Linear SVM Classification

Dealing with different aspects of SVM classification

Linear SVM Classification

This article tells the classification aspect of support vector machines. Support vector machines are very powerful machine learning model. They have the capability to perform linear as well as non-linear classification, regression and they are effective for outlier detection. SVMs are well suited for classification problems in which they are used to classify two classes which are also separable.

Specialization in the category of classication -

  • For complex datasets

  • Small or medium datasets

SVM is a type of machine learning algorithm that finds the optimal decision boundary (hyperplane) between two classes of data while maximizing the margin between the classes. Though they are used for classification of both linear and non-linear data.

In this article, we will cover the concept of linear SVM classification.

Linear SVM Classification

As we have already seen in previous articles, there are many other ML models and algorithms which are used for linear classification such as logistic regression, SGD classifier, Lasso and Ridge classifier. One of the most effective classifier is SVM that is support vector machine.

Before getting into it, let us know what are linearly separable classes.

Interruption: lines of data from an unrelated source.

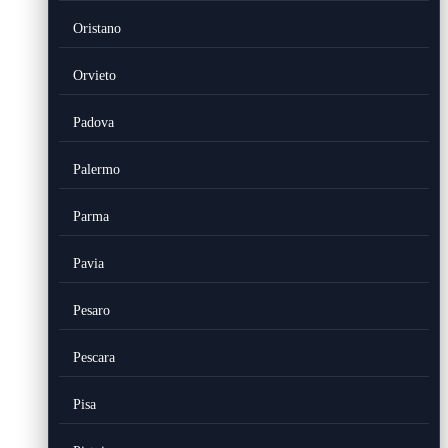
Oristano
Orvieto
Padova
Palermo
Parma
Pavia
Pesaro
Pescara
Pisa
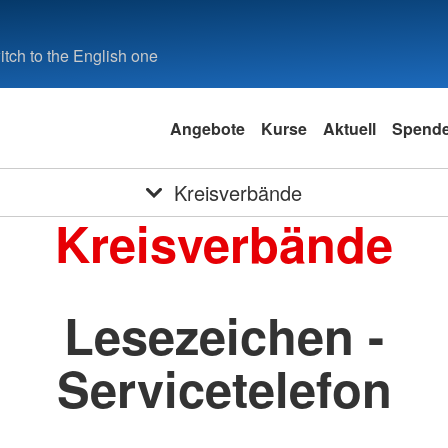
tch to the English one
Angebote
Kurse
Aktuell
Spend
Kreisverbände
Kreisverbände
Lesezeichen -
Servicetelefon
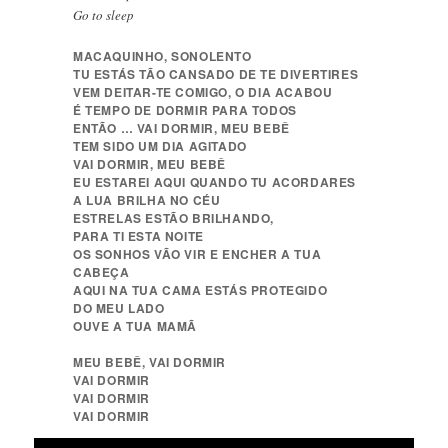
Go to sleep
MACAQUINHO, SONOLENTO
TU ESTÁS TÃO CANSADO DE TE DIVERTIRES
VEM DEITAR-TE COMIGO, O DIA ACABOU
É TEMPO DE DORMIR PARA TODOS
ENTÃO … VAI DORMIR, MEU BEBÊ
TEM SIDO UM DIA AGITADO
VAI DORMIR, MEU BEBÊ
EU ESTAREI AQUI QUANDO TU ACORDARES
A LUA BRILHA NO CÉU
ESTRELAS ESTÃO BRILHANDO,
PARA TI ESTA NOITE
OS SONHOS VÃO VIR E ENCHER A TUA
CABEÇA
AQUI NA TUA CAMA ESTÁS PROTEGIDO
DO MEU LADO
OUVE A TUA MAMÃ
MEU BEBÊ, VAI DORMIR
VAI DORMIR
VAI DORMIR
VAI DORMIR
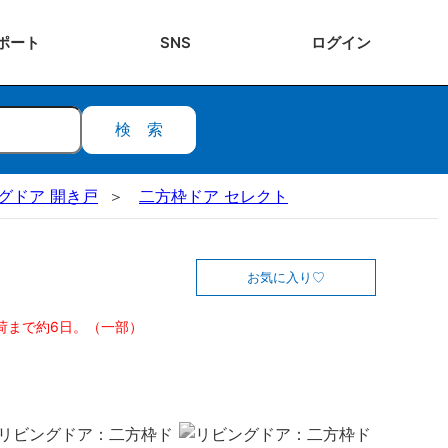
ポート
SNS
ログ
イン
検索
ビングドア 開き戸
二方枠ドア セレクト
お気に入り
荷まで約6日。（一部）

Linearly separable classes — Linearly separable classes or data are a type of binary classification problem in which two classes, one positive and one negative can be separated by a decision boundary. Decision boundary is a boundary that is a linear function of the features of the data given that separates the classes.

This is a graph showing linearly separable classes. There are three different decision boundaries but if we clearly observe then red and green boundaries are so close to the data points that these models may not perform well on new instances added to the data. We can think that black line shows the boundary made by SVM. SVMs are very effective in such cases and they prepare good decision boundaries with proper margins for both classes. The margin is the distance between the decision boundary and the nearest data points from each class. SVM always try to increase this decision boundary as much as possible so that the distribution remains same for both and they would not produce any error and perform better even if new data instances are added to the data.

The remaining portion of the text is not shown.